TV WATCH NBC has ordered a full season of episodes from ”Law & Order: Special Victims Unit” and ”Third Watch” following impressive ratings in their respective premieres.

SPECIAL EFFECT To shoot a scene in the new George Clooney drama ”Three Kings,” director David O. Russell used a cadaver to show how a bullet penetrates a body. Warner Bros. almost nixed the scene, but after test audiences approved, the studio decided to keep it, Russell said in this week’s Newsweek. Costar Mark Wahlberg said watching the cadaver’s big scene disgusted him, but we’re guessing Clooney — a.k.a. Dr. Ross — didn’t have a problem.

CASTING Ed Harris, Joseph Fiennes, and Jude Law are in final negotiations to join director Jean-Jacques Annaud’s ”Enemy at the Gates.” The project, which was missing a cast for almost a year at Mandalay Pictures, is finally scheduled to start shooting in Germany in December or early January.

REEL DEAL Actor-director Tony Goldwyn (”A Walk on the Moon”) is in final talks to direct ”Handyman,” a Warner Bros. project based on Carolyn See’s novel, which follows a handyman who’s terrible at fixing things, but wonderful at mending his clients’ broken hearts. Aaawwwww.

HONORED Director Norman Jewison will receive ShowEast’s George Eastman Award for career achievement when the movie exhibitor’s fair hits Atlantic City, N.J., next month. Jewison, whose films include ”Fiddler on the Roof,” ”Jesus Christ Superstar,” ”Moonstruck,” and the original ”Thomas Crown Affair,” will also screen his latest effort, ”The Hurricane,” starring Denzel Washington and Liev Schreiber, at the trade fair. Past winners of the Eastman award include Martin Scorsese, Barry Levinson, Ron Howard, and Martin Brest, who received it last year.

ANOTHER LIST The postwar drama ”The Third Man” has topped the British Film Industry’s list of the top 100 British Films of the Century.

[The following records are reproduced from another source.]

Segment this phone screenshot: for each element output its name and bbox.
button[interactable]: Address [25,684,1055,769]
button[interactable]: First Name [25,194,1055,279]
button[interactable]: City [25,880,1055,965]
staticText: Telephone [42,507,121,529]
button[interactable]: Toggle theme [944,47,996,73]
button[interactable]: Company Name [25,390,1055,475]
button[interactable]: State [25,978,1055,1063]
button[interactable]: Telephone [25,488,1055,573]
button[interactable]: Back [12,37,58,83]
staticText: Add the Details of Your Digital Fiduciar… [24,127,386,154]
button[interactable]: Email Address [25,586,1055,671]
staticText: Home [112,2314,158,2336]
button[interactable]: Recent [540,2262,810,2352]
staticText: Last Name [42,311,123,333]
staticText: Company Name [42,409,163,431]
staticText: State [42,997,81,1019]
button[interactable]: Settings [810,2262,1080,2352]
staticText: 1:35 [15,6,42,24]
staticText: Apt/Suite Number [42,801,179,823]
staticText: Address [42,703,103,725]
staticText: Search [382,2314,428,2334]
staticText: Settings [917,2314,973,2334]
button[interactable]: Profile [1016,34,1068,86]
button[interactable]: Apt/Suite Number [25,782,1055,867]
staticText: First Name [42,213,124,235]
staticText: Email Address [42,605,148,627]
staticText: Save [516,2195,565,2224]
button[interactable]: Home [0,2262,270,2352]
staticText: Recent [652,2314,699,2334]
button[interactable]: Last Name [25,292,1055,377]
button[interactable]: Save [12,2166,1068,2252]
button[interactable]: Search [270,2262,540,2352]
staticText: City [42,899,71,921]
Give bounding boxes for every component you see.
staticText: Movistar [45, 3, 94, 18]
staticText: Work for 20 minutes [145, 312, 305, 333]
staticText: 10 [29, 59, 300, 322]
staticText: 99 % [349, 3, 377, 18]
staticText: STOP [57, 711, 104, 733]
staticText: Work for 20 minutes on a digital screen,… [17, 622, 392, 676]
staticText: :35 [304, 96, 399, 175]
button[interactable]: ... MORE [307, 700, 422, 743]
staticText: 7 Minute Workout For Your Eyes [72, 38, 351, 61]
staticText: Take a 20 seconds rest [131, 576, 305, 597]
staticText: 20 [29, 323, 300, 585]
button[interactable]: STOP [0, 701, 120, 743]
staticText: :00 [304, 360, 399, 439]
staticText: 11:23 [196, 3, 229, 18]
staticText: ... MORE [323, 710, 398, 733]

Voted by 1,000 film- and TV-industry people, the list’s top 10 includes ”Brief Encounter” (2), ”Lawrence of Arabia” (3), ”The 39 Steps” (4), ”Great Expectations” (5), ”Kind Hearts and Coronets” (6), ”Kes” (7), ”Don’t Look Now” (8), ”The Red Shoes” (9), and the highest-ranked film from the 1990s, ”Trainspotting” (10).

MEMORIAL After nearly 30 years of devout fans visiting Jimi Hendrix’s simple gravestone, the Hendrix family has announced plans to build a grander memorial at Greenwood Memorial Park outside Seattle. Sketches for the memorial released Friday depict a granite dome supported by nine pillars and a life-size bronze statue of Hendrix as he appeared at Woodstock. The memorial will be dedicated on Sept. 18, 2000 — the 30th anniversary of the rocker’s death.